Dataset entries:

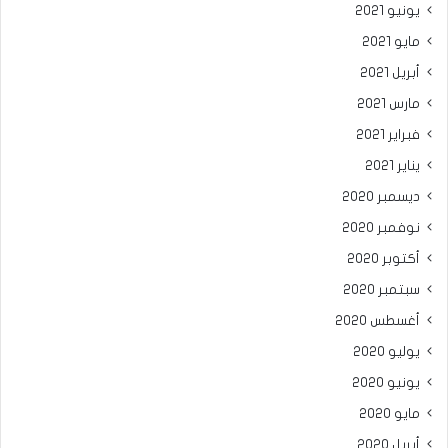
يونيو 2021
مايو 2021
أبريل 2021
مارس 2021
فبراير 2021
يناير 2021
ديسمبر 2020
نوفمبر 2020
أكتوبر 2020
سبتمبر 2020
أغسطس 2020
يوليو 2020
يونيو 2020
مايو 2020
أبريل 2020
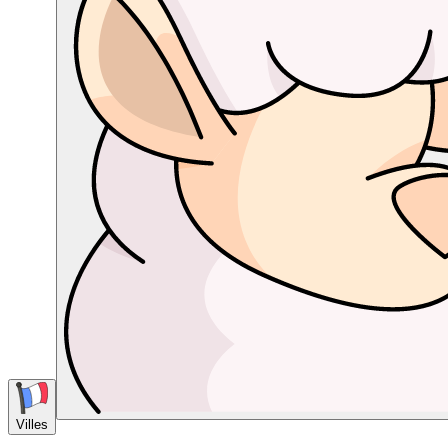
Villes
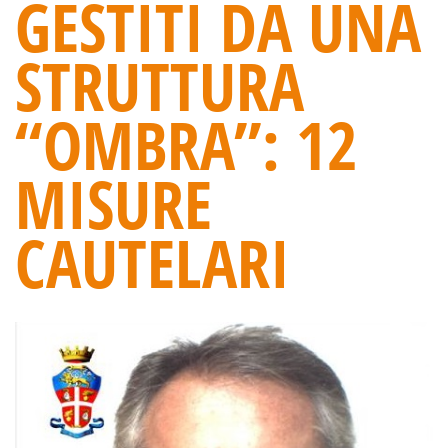
GESTITI DA UNA
STRUTTURA
“OMBRA”: 12
MISURE
CAUTELARI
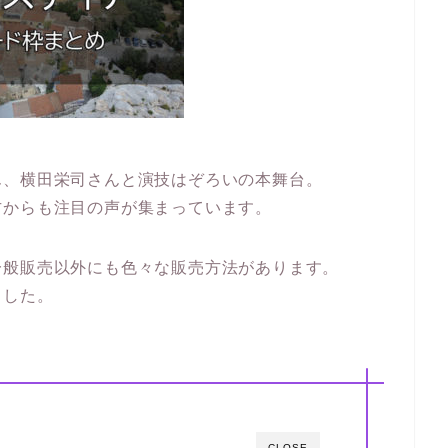
。
ん、横田栄司さんと演技はぞろいの本舞台。
方からも注目の声が集まっています。
一般販売以外にも色々な販売方法があります。
ました。
CLOSE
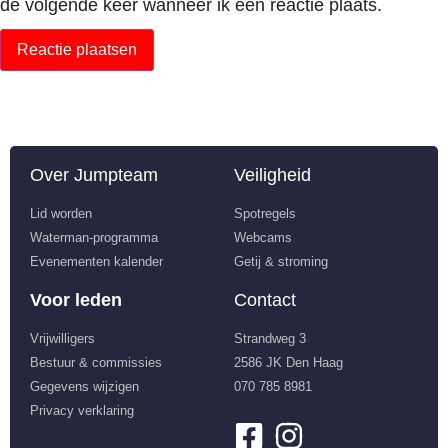
de volgende keer wanneer ik een reactie plaats.
Over Jumpteam
Veiligheid
Lid worden
Spotregels
Waterman-programma
Webcams
Evenementen kalender
Getij & stroming
Voor leden
Contact
Vrijwilligers
Strandweg 3
Bestuur & commissies
2586 JK Den Haag
Gegevens wijzigen
070 785 8981
Privacy verklaring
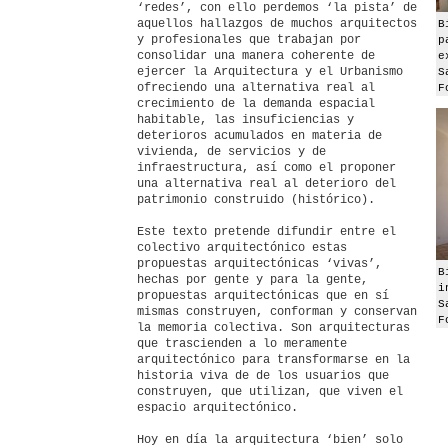
‘redes’, con ello perdemos ‘la pista’ de
aquellos hallazgos de muchos arquitectos
B
y profesionales que trabajan por
p
consolidar una manera coherente de
e
ejercer la Arquitectura y el Urbanismo
S
ofreciendo una alternativa real al
F
crecimiento de la demanda espacial
habitable, las insuficiencias y
deterioros acumulados en materia de
vivienda, de servicios y de
infraestructura, así como el proponer
una alternativa real al deterioro del
patrimonio construido (histórico).
Este texto pretende difundir entre el
colectivo arquitectónico estas
propuestas arquitectónicas ‘vivas’,
B
hechas por gente y para la gente,
i
propuestas arquitectónicas que en sí
S
mismas construyen, conforman y conservan
F
la memoria colectiva. Son arquitecturas
que trascienden a lo meramente
arquitectónico para transformarse en la
historia viva de de los usuarios que
construyen, que utilizan, que viven el
espacio arquitectónico.
Hoy en día la arquitectura ‘bien’ solo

**Exercise details**
The answer should contain nothing but the lines from the top of the data above through the line containing "que trascienden a lo meramente", copied exactly, with no images.

**Your response**
يونيو 2021
مايو 2021
أبريل 2021
مارس 2021
فبراير 2021
يناير 2021
ديسمبر 2020
نوفمبر 2020
أكتوبر 2020
سبتمبر 2020
أغسطس 2020
يوليو 2020
يونيو 2020
مايو 2020
أبريل 2020
Villes
GESTITI DA UNA
STRUTTURA
“OMBRA”: 12
MISURE
CAUTELARI
。
ん、横田栄司さんと演技はぞろいの本舞台。
方からも注目の声が集まっています。
一般販売以外にも色々な販売方法があります。
ました。
CLOSE
de volgende keer wanneer ik een reactie plaats.
Over Jumpteam
Veiligheid
Lid worden
Spotregels
Waterman-programma
Webcams
Evenementen kalender
Getij & stroming
Voor leden
Contact
Vrijwilligers
Strandweg 3
Bestuur & commissies
2586 JK Den Haag
Gegevens wijzigen
070 785 8981
Privacy verklaring
‘redes’, con ello perdemos ‘la pista’ de
aquellos hallazgos de muchos arquitectos
B
y profesionales que trabajan por
p
consolidar una manera coherente de
e
ejercer la Arquitectura y el Urbanismo
S
ofreciendo una alternativa real al
F
crecimiento de la demanda espacial
habitable, las insuficiencias y
deterioros acumulados en materia de
vivienda, de servicios y de
infraestructura, así como el proponer
una alternativa real al deterioro del
patrimonio construido (histórico).
Este texto pretende difundir entre el
colectivo arquitectónico estas
propuestas arquitectónicas ‘vivas’,
B
hechas por gente y para la gente,
i
propuestas arquitectónicas que en sí
S
mismas construyen, conforman y conservan
F
la memoria colectiva. Son arquitecturas
que trascienden a lo meramente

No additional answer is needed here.